Simple DIY kits guide even complete beginners to understand the mysteries of circuits and hardware programming: “They are designed for everyone to be a maker, you don’t have to have any prior knowledge – you just learn as you go,” says Alexandra Wilks, Communications Manager of Technology Will Save Us.
Far from being a closed-off world inhabited by geeky experts whose life is dedicated to computers, technological innovation can become a “side project, almost like a hobby” for London’s crafty types.
It doesn’t matter if the result isn’t perfect at the first try: “We think the future of technology should be a bit messy – Technology Will Save Us is not about having things that are slick and polished, but to have fun with things,” says Wilks.
Launched in 2011, Technology Will Save Us was born after artists Bethany Koby and Daniel Hirshmann found a laptop in a bin near their house in Hoxton. The pair started questioning what people do with objects when they are broken – and realised that most just throw them away because they are too scared of taking them apart.
“If you have an awareness of how things work,” Wilks explains, “it is quite simple to fix them. It starts from tiny, little things, but it gives you your power back. It makes you realise you shouldn’t be frightened of technology – objects are there for your use.”

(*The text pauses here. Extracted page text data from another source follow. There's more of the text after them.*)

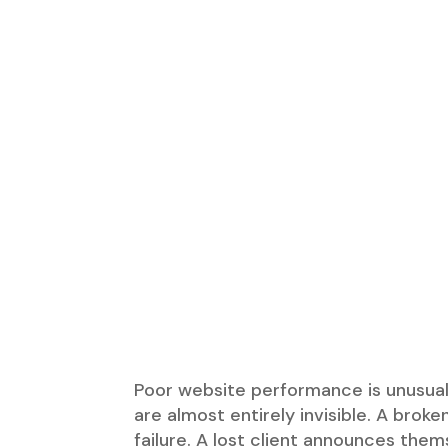
Poor website performance is unusual
are almost entirely invisible. A brok
failure. A lost client announces the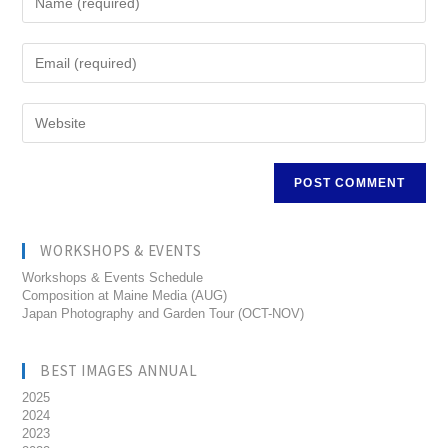
WORKSHOPS & EVENTS
Workshops & Events Schedule
Composition at Maine Media (AUG)
Japan Photography and Garden Tour (OCT-NOV)
BEST IMAGES ANNUAL
2025
2024
2023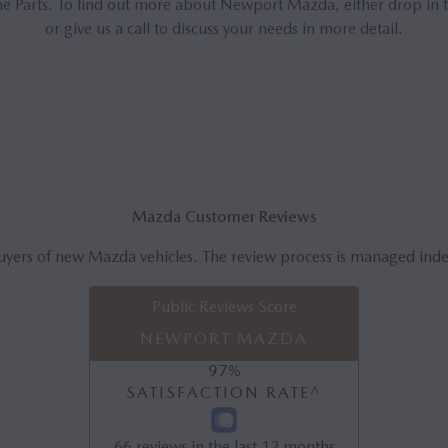
 Parts. To find out more about Newport Mazda, either drop in t
or give us a call to discuss your needs in more detail.
Mazda Customer Reviews
uyers of new Mazda vehicles. The review process is managed ind
Public Reviews Score
NEWPORT MAZDA
97
%
SATISFACTION RATE^
66
reviews in the last 12 months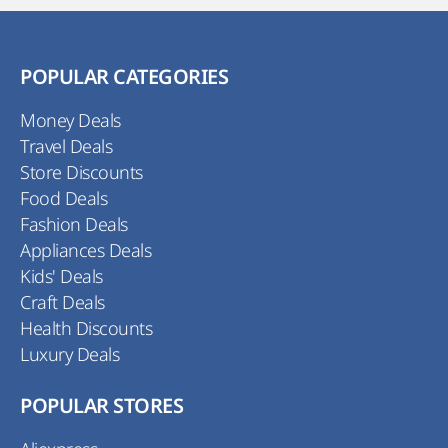
POPULAR CATEGORIES
Money Deals
Travel Deals
Store Discounts
Food Deals
Fashion Deals
Appliances Deals
Kids' Deals
Craft Deals
Health Discounts
Luxury Deals
POPULAR STORES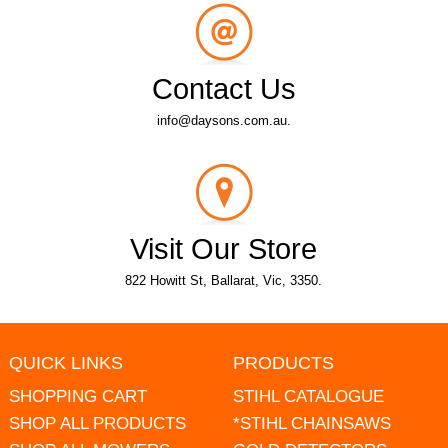
Contact Us
info@daysons.com.au.
Visit Our Store
822 Howitt St, Ballarat, Vic, 3350.
QUICK LINKS
PRODUCTS
SHOPPING CART
STIHL CATALOGUE
SHOP ALL PRODUCTS
*STIHL CHAINSAWS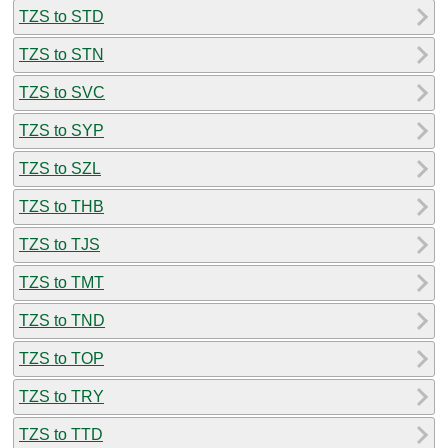
TZS to STD
TZS to STN
TZS to SVC
TZS to SYP
TZS to SZL
TZS to THB
TZS to TJS
TZS to TMT
TZS to TND
TZS to TOP
TZS to TRY
TZS to TTD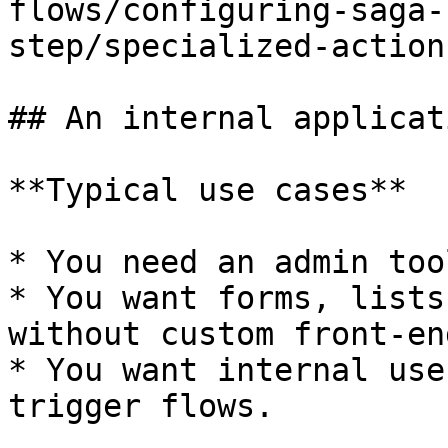
flows/configuring-saga-
step/specialized-action
## An internal applicati
**Typical use cases**

* You need an admin too
* You want forms, lists
without custom front-en
* You want internal use
trigger flows.
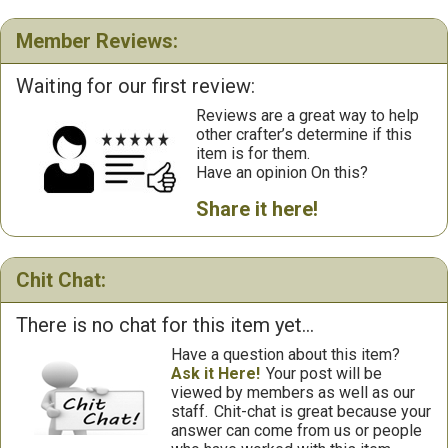
Member Reviews:
Waiting for our first review:
Reviews are a great way to help
other crafter’s determine if this
item is for them.
Have an opinion On this?
Share it here!
Chit Chat:
There is no chat for this item yet...
Have a question about this item?
Ask it Here!
Your post will be
viewed by members as well as our
staff.
Chit-chat is great because your
answer can come from us or people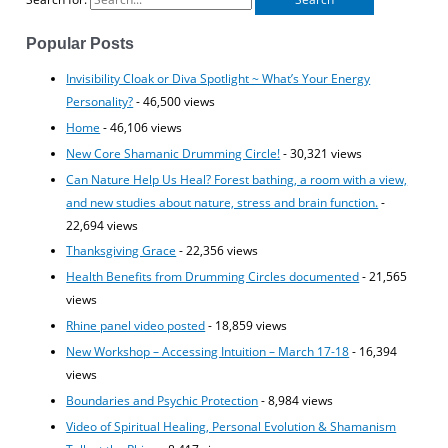
Popular Posts
Invisibility Cloak or Diva Spotlight ~ What’s Your Energy
Personality?
- 46,500 views
Home
- 46,106 views
New Core Shamanic Drumming Circle!
- 30,321 views
Can Nature Help Us Heal? Forest bathing, a room with a view,
and new studies about nature, stress and brain function.
-
22,694 views
Thanksgiving Grace
- 22,356 views
Health Benefits from Drumming Circles documented
- 21,565
views
Rhine panel video posted
- 18,859 views
New Workshop – Accessing Intuition – March 17-18
- 16,394
views
Boundaries and Psychic Protection
- 8,984 views
Video of Spiritual Healing, Personal Evolution & Shamanism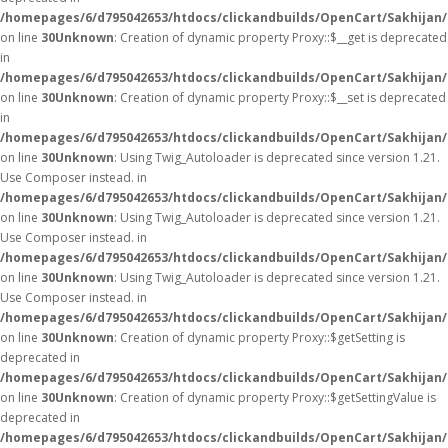
/homepages/6/d795042653/htdocs/clickandbuilds/OpenCart/Sakhijan
on line
30
Unknown
: Creation of dynamic property Proxy::$__get is deprecated
in
/homepages/6/d795042653/htdocs/clickandbuilds/OpenCart/Sakhijan
on line
30
Unknown
: Creation of dynamic property Proxy::$__set is deprecated
in
/homepages/6/d795042653/htdocs/clickandbuilds/OpenCart/Sakhijan
on line
30
Unknown
: Using Twig_Autoloader is deprecated since version 1.21.
Use Composer instead. in
/homepages/6/d795042653/htdocs/clickandbuilds/OpenCart/Sakhijan/
on line
30
Unknown
: Using Twig_Autoloader is deprecated since version 1.21.
Use Composer instead. in
/homepages/6/d795042653/htdocs/clickandbuilds/OpenCart/Sakhijan/
on line
30
Unknown
: Using Twig_Autoloader is deprecated since version 1.21.
Use Composer instead. in
/homepages/6/d795042653/htdocs/clickandbuilds/OpenCart/Sakhijan/
on line
30
Unknown
: Creation of dynamic property Proxy::$getSetting is
deprecated in
/homepages/6/d795042653/htdocs/clickandbuilds/OpenCart/Sakhijan
on line
30
Unknown
: Creation of dynamic property Proxy::$getSettingValue is
deprecated in
/homepages/6/d795042653/htdocs/clickandbuilds/OpenCart/Sakhijan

Technology Will Save Us’ anti-consumerist and green philosophy has been it a hit with educators. Five schools and multiple families in the local area have already adopted the kits for their ‘hands on’ approach to learning. The Electro-Dough Kit, a popular choice for children as young as two, teaches how to turn conductive play-doh into puppets adorned with LEDs. All they need to do is connect the wires provided to create a fully-functioning electrical circuit.
Grown-ups have been captivated by the Gamer Kit, which lets them code their own video-game. A mini computer joined to the back of a retro Game Boy-inspired console is all that is needed for it to work.
In less than two hours, you could build your own proto-theremin or speakers – provided that you know how to use a soldering iron. “Maybe it’s not exactly intuitive, but you can learn with a bit of practice. If it does go wrong, the kit will simply not turn on…” says Wilks. For the clumsy ones, there is no refund – you’ve just got to keep trying.
According to Wilks, 6-year-olds seem to have a higher chance of succeeding than adults: “Obviously they’ve got to be supervised, but kids are not afraid of soldering irons – which means they just go for it!”
For those who do not want to meddle with 360 degree heat, the Synth Kit and the Thirsty Plant Kit are ready to be pieced together with no need for heavy ironwork. Rather than being like techy Ikea flat-packs though, these kits do not provide quite ALL the bits and pieces needed and leave some room for individual creativity. For your synth and speakers, you’ll have to create a Boombox out of whichever material takes your fancy – which seems only fair in a project which intends to give people their inventiveness back.
“The great things about these kits” says Wilks, “is that when they’re finished, they are never finished forever. Once you start learning, you can start improving, endlessly improving, endlessly be creative.”